We awoke to the wonderful call of the alarm bird, known for waking many sleepy teens up. Around 6, we arrived to the dining hall to see many birds flying around. The kitchen people put out chopped fruit onto a table, which attracted many different birds. Among the birds were about a dozen tanagers, a sparrow or two, and the national bird, the Gray-Colored Robin.
After a breakfast of rice and beans, we prepared for a morning tour of the garden. Our guide, Rodo, met us at the steps. A few of us grabbed bamboo walking sticks (not the bug) and we set off through the garden.
The garden is a very diverse collection of plants, from the native bromeliads to the exotic fig tree. Among the critters we saw were a humongous snail, twice the size of an American dollar coin, and several furry agoutis.
We eventually reached a lookout point in the garden where we could see a bunch of mountains on the distance. Mr. Willard experimented with the panoramic setting on his camera while the rest of us admired the view from the clearing. However, one of the most interesting things about the spot was the butterfly that landed on Mr. Willard’s shirt. We nicknamed it “88″ because the design on the wing resembles a “88.”
After a delicious lunch of fried rice with meat, we began our exploration of the forest. Rodo was very knowledgable of the area and Dora the Explorer. There were three species of invasive plants: a banana plant, a ginger plant, and a ground-dwelling plant with white and green leaves. A few of us were allowed to chop up the invasive species with a machete Rodo brought with him.
We then went to the bird tower, about 15 meters up. It was a very scenic view, although the feeling of being above the canopy was quite unsettling.
We eventually reached a point where Rodo had to return to help another group that was coming in. We walked a few hundred meters and saw a humongous strangler fig. The tree it was attached to was long dead, but the strangler fig itself looked like it could be a tree.

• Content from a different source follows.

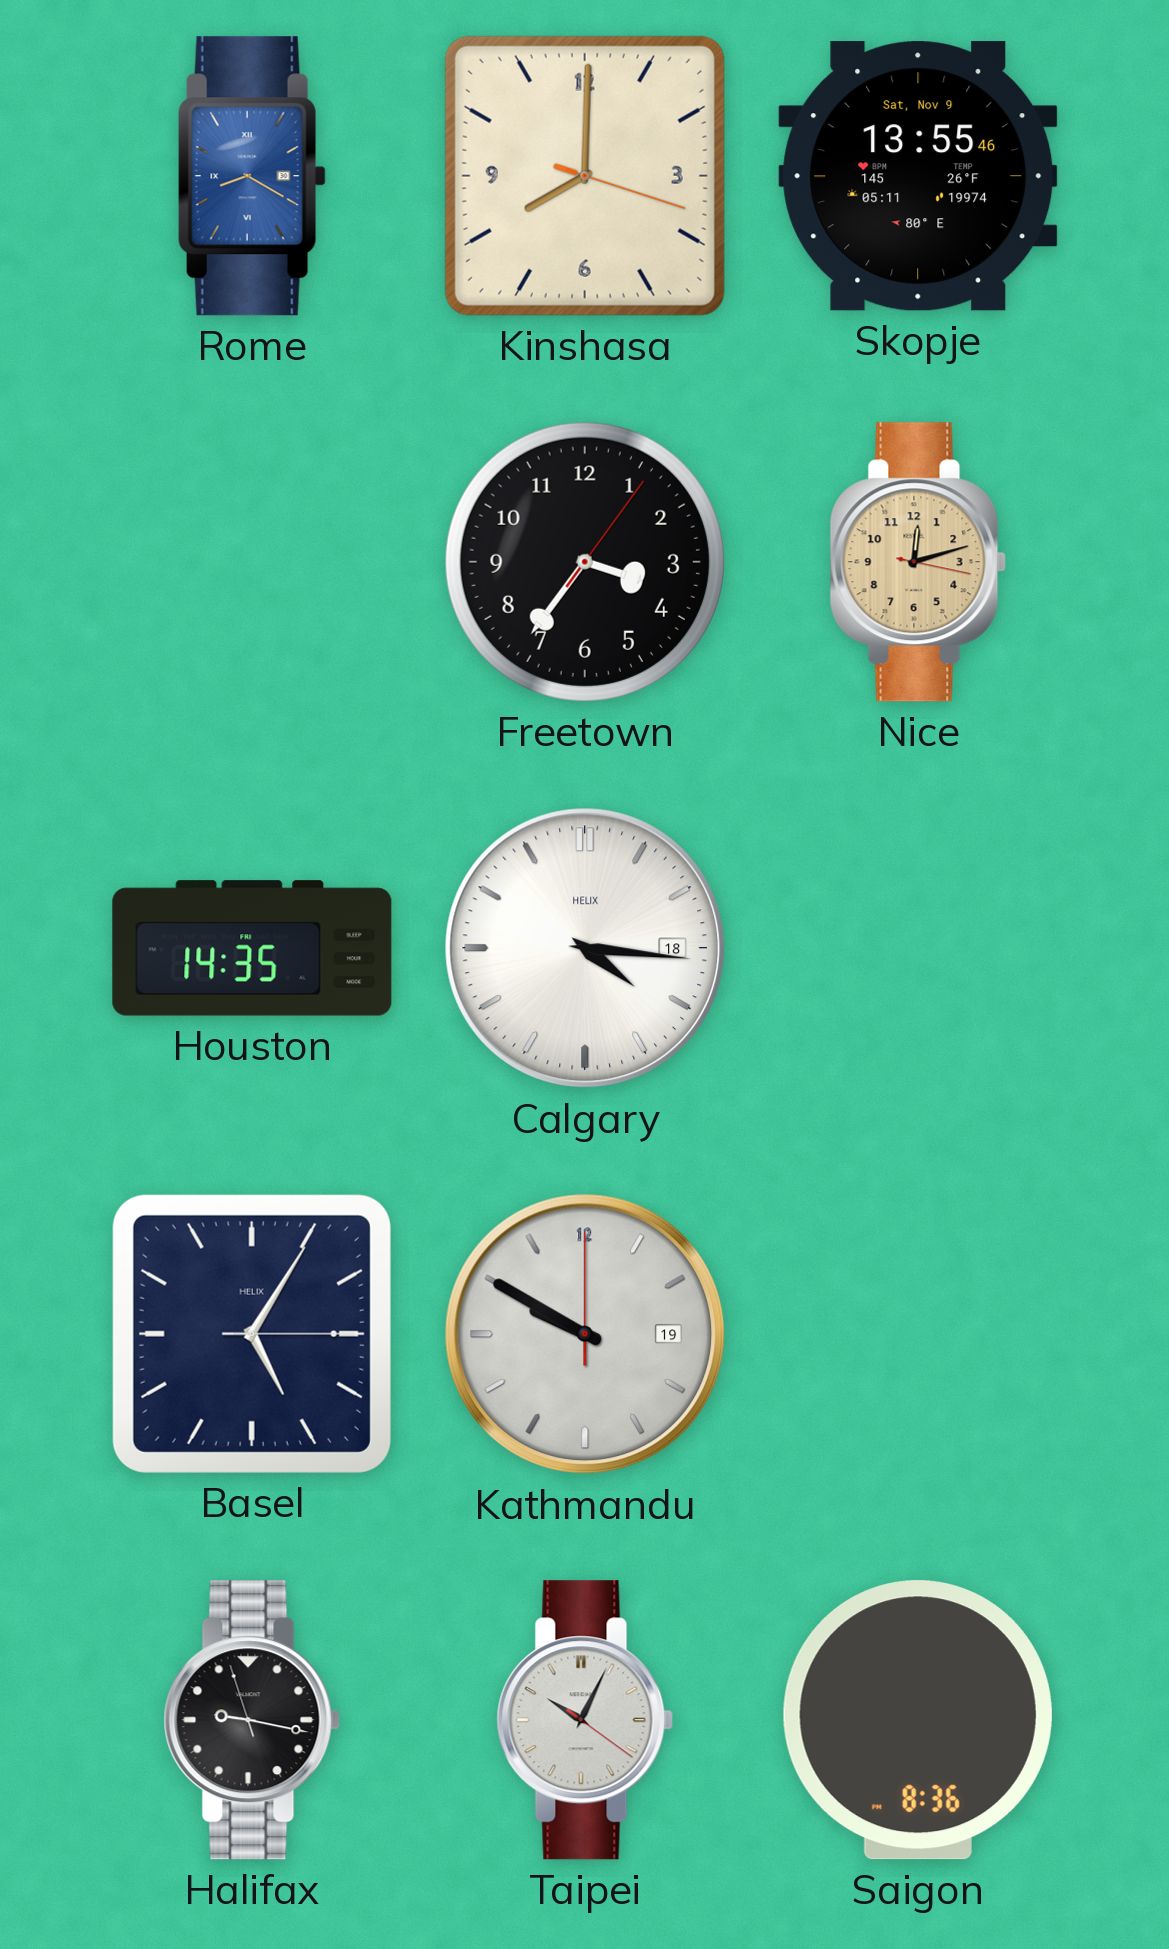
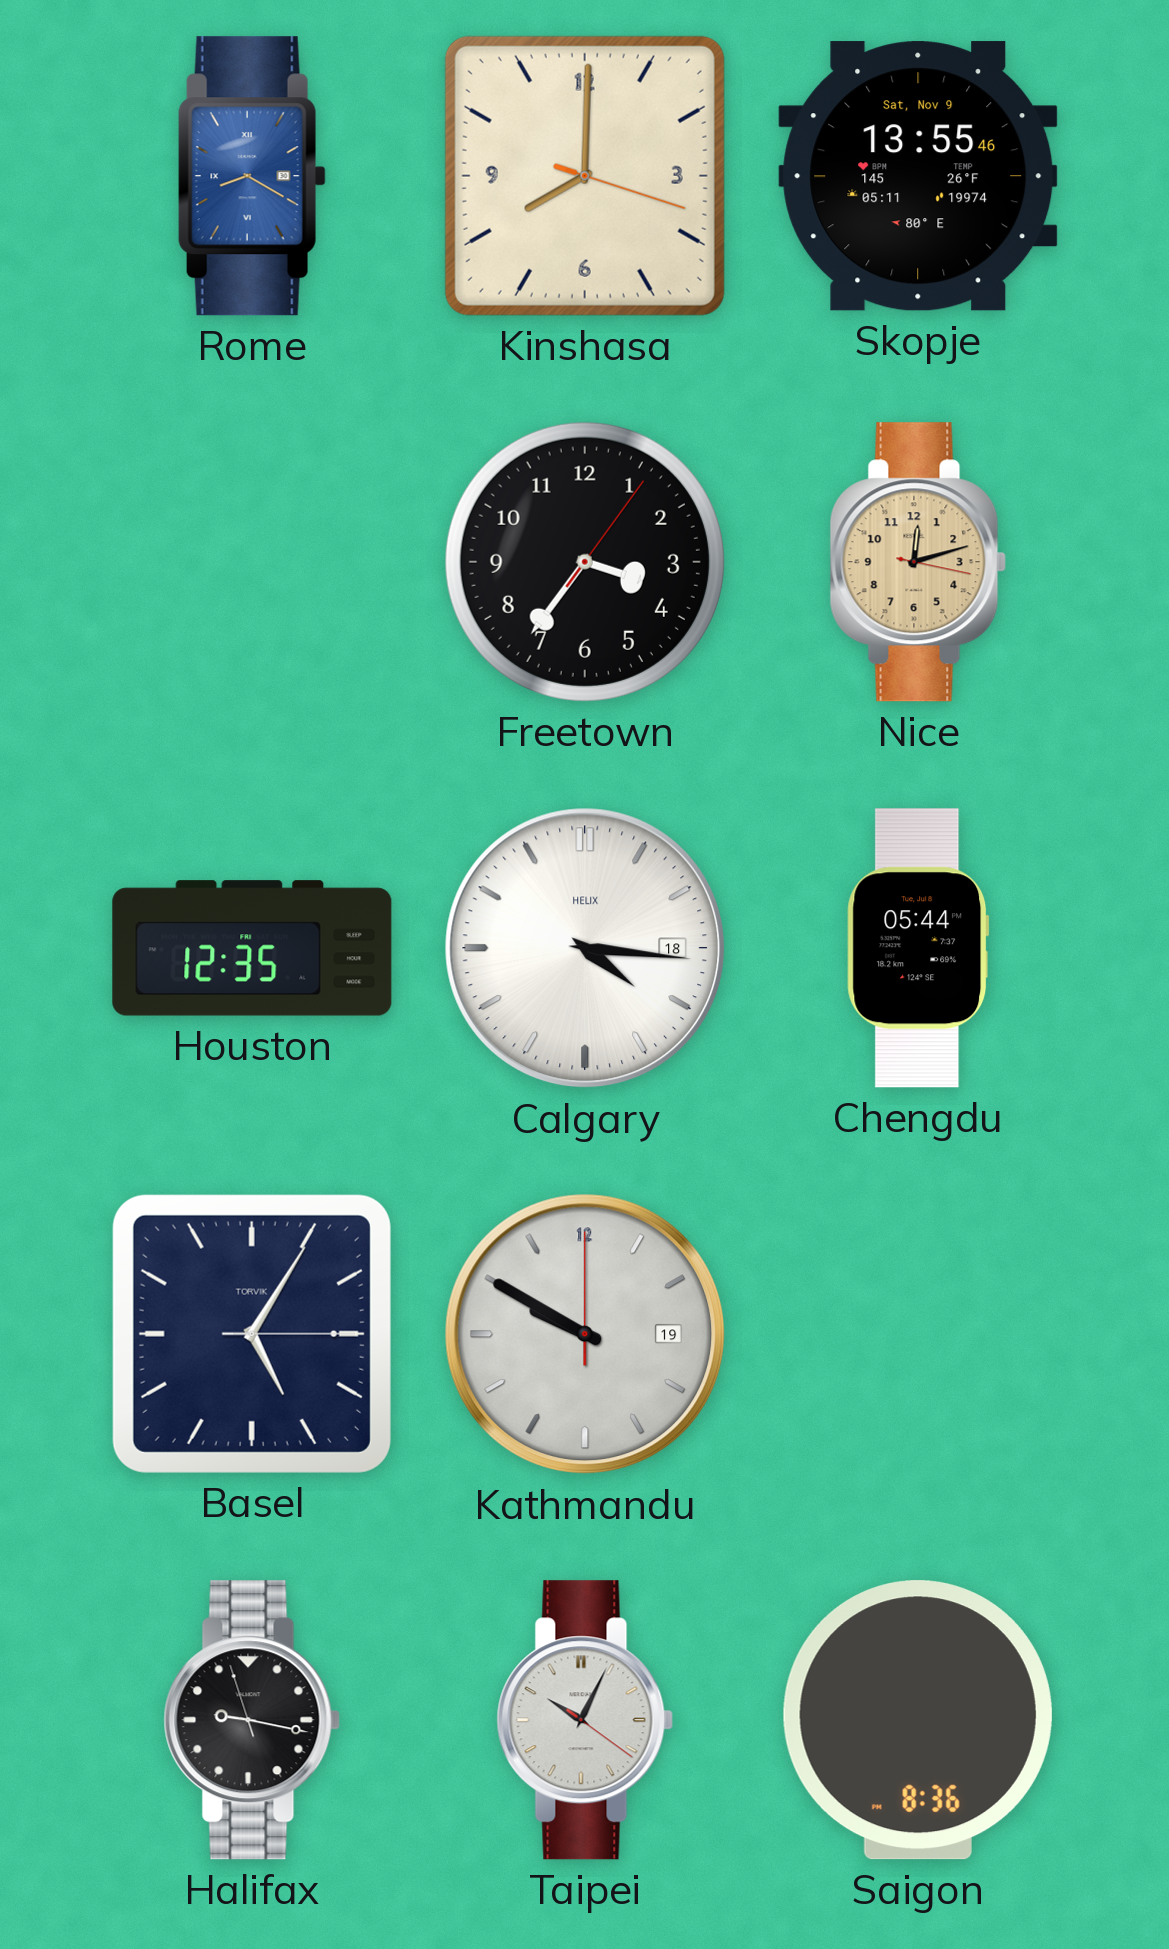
Houston: 14:35 -> 12:35
Chengdu: none -> 05:44
Basel brand: HELIX -> TORVIK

We then spent about ten minutes swinging around on a vine. Eric and Will were quite the swingers, though Mr. Willard’s technique left something to be desired. Eventually, we reluctantly left the vine to see…. this:
A snake! It was either a false fer-de-lance, or a real one. The real one is very poisonous, so a few of us started panicking. The more levelheaded ones took pictures and waited for the snake to leave. We left the snake and came to a small stream. I decided, as an extremely reckless adventurer, to cross the river to get to the mossy rocks. Of course, as soon as I got on the mossy rocks… I fell into the river. Luckily, only my pants were wet, but the humor in the situation made up for the potential rash.

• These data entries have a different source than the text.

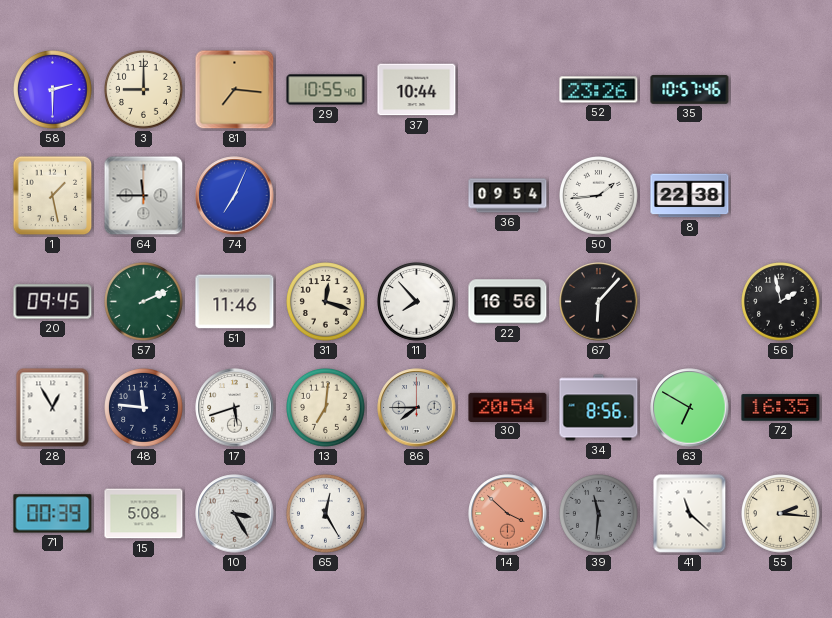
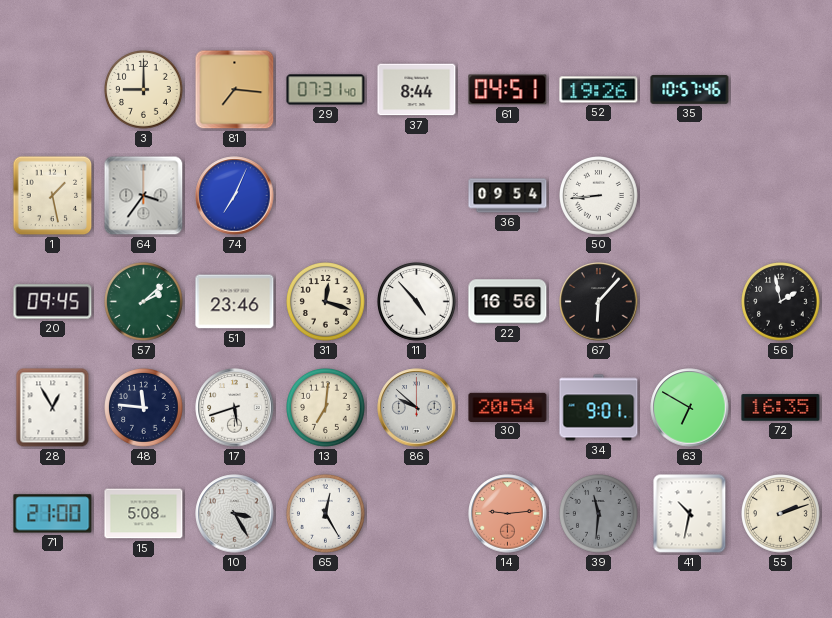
58: 2:30 -> none
29: 10:55 -> 07:31
37: 10:44 -> 8:44
61: none -> 04:51
52: 23:26 -> 19:26
64: 11:45 -> 3:36
50: 1:44 -> 8:44
8: 22:38 -> none
57: 2:11 -> 2:08
51: 11:46 -> 23:46
11: 7:53 -> 4:53
86: 7:45 -> 9:52
34: 8:56 -> 9:01
71: 00:39 -> 21:00
14: 3:52 -> 9:14
41: 11:22 -> 10:32
55: 2:16 -> 2:12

We returned to the cabins and got ready for dinner. Dinner was noodles, garlic bread, and cooked zucchini. We then had a lesson on ecological restoration. One interesting attempt at restoring forests was the Orange Project. A juice company called Del Oro made an agreement with an industrial company so that the orange peels and pulp would be dumped in a field to attract birds to help fertilize the area. It was a success, before it had to come to a close due to legal issues.